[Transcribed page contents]
-- Opening Marker --
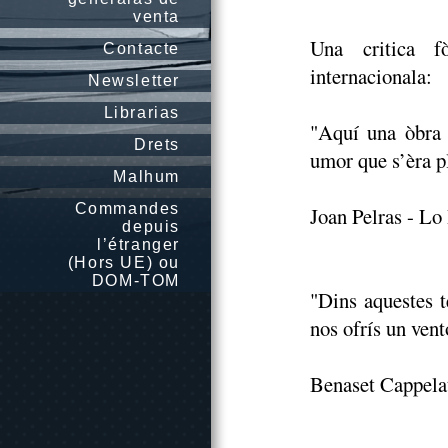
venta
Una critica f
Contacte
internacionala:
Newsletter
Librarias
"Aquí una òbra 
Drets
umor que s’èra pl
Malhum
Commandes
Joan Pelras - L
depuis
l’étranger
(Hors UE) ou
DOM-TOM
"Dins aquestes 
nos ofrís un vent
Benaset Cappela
-- Closing Marker --
-- Opening Marker --
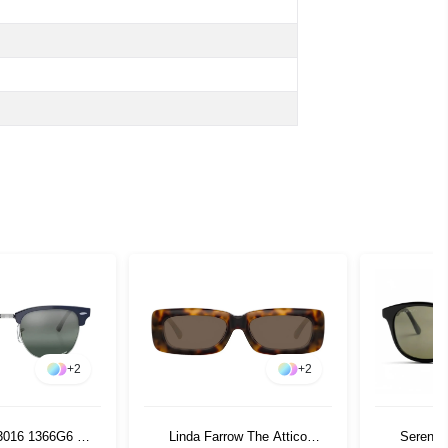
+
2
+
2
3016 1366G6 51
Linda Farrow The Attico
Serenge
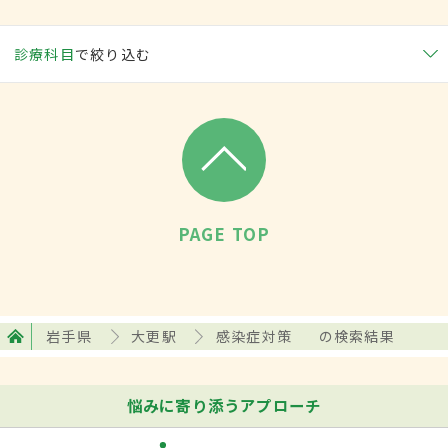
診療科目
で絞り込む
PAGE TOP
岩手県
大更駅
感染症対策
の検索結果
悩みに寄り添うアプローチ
-- Closing Marker --
YOUR GOAL -
Out of the data above, set down the lines from the one with "Una critica f" to the one with "Benaset Cappela", both included, exactly as written and with no additions.

SOLUTION TO THIS PROBLEM -
Una critica f
Contacte
internacionala:
Newsletter
Librarias
"Aquí una òbra 
Drets
umor que s’èra pl
Malhum
Commandes
Joan Pelras - L
depuis
l’étranger
(Hors UE) ou
DOM-TOM
"Dins aquestes 
nos ofrís un vent
Benaset Cappela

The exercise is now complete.